Most rodent models of disease (in stroke research, anyway) use young, healthy male, inbred mouse strains kept under specific pathogen free (SPF) conditions, restricted antigen exposure in their environment,  and on a diet optimized for maximum reproduction rates  (high in antioxidants, trace elements and other supplements, etc.). It is like studying cohorts of 12 year old male identical twins kept on an identical health diet in a single  sealed room, without any contact to the outside world  (the ‘plastic bubble’). What may be good for reproducible modeling, is potentially problematic for translational research, as patients often have comorbidities (e.g. hypertension and diabetes in stroke), already take various medicines, are elderly, and include females… Thus, external validity of the models often is low, at least partially explaining some of the failures when moving from promising new therapeutic strategies in rodents to real life patients in randomized clinical trials. Fortunately, external validity can be improved by studying comorbid animals at advanced age and of both genders. It is trickier in rodents to produce a mature immune system  that had contact with pathogens and multiple antigens. The answer to reduced genetic diversity  may be to use populations specifically developed to provide wide genetic variability, such as the diversity outbred population or the partially inbred collaborative cross strains developed by the Jackson Laboratory. However, in my field  (stroke research), which is particularly hit hard by the ‘translational roadblock’ I have not seen a single study making use of these strains.

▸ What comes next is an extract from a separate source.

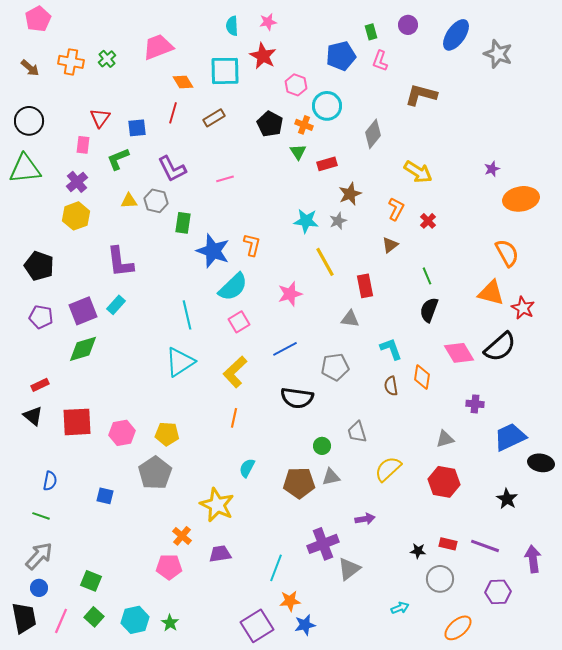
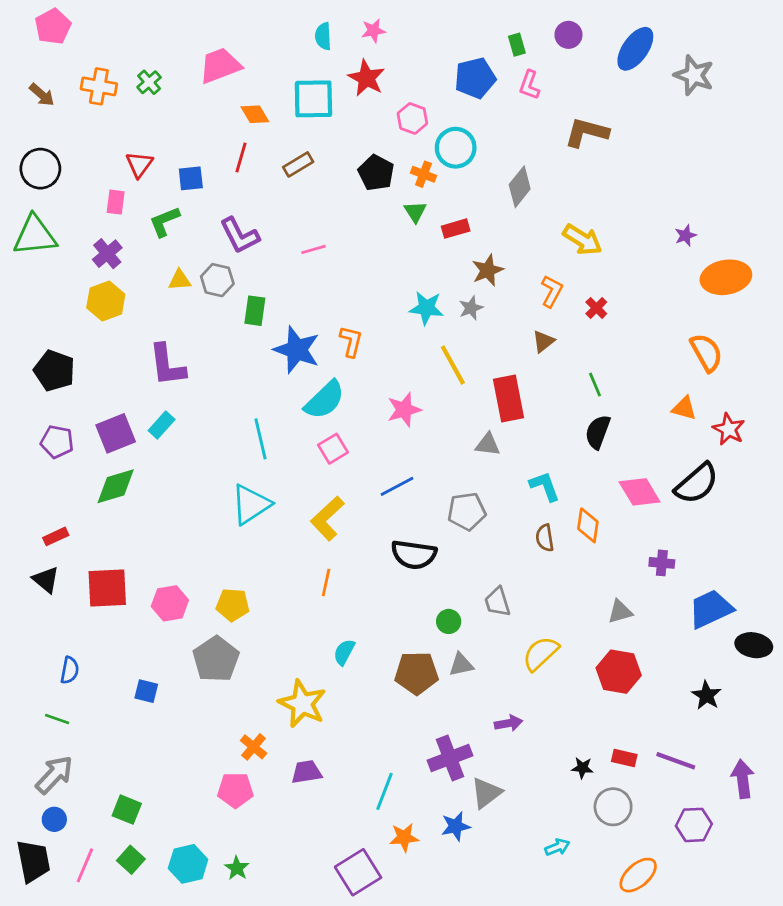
red rectangle: (365, 286) -> (509, 399), size x1.4
orange triangle: (491, 293) -> (684, 408), size x0.7
blue star: (305, 625) -> (456, 826), moved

Genomic responses in mouse models poorly mimic human inflammatory diseases

Genomic responses in mouse models poorly mimic human inflammatory diseases.

Fig. 1.

This PNAS paper has been featured in the lay press – from the New York Times  in the US to Der Spiegel in Germany. Its major conclusion is indeed disturbing:  ‘Here, we show that, although acute inflammatory stresses from different etiologies result in highly similar genomic responses in humans, the responses in corresponding mouse models correlate poorly with the human conditions and also, one another.’

It should be noted that the findings cannot be simply generalized to other models and settings. Importantly, the authors have studied genomic responses of blood cells , not mechanisms directly related to the inflammatory stimulus (burn, trauma, etc.). In addition, only the genomic response of blood cells was assessed, not translation of these genes into proteins. In the discussion the authors ignore the existing literature, where a number of studies in candidate approaches have shown congruent (qualitatively and sometimes even qualitatively) responses in patient material and the corresponding mouse models (compare for example http://jem.rupress.org/content/198/5/725.long and http://stroke.ahajournals.org/content/39/1/237.long.)

Nevertheless, particularly with respect to immune cells in the blood there are obvious and drastic differences between mouse and man – sending blood from a healthy 1 month old mouse to a clinical routine laboratory would return the diagnosis of an acute lympatic neoplasia. Laboratory rodents are raised in a pathogen free environemt (SPF), their immune system is ‘untrained’, lymphatic, and immature.

Thus, Seok et al. expose an important caveat in the interpretation of rodent studies. There is an urgent need for translational research to use biomarkers to expose similarities and dissimilarities in the pathobiology of rodents and humans, as well as to improve the predictiveness of extrapolating from mouse to man with respect to responses to novel theapies. In addition, we need to increase the external validity of our models, by using rodents which have the same comorbidities, age, and environmental exposure as our patients.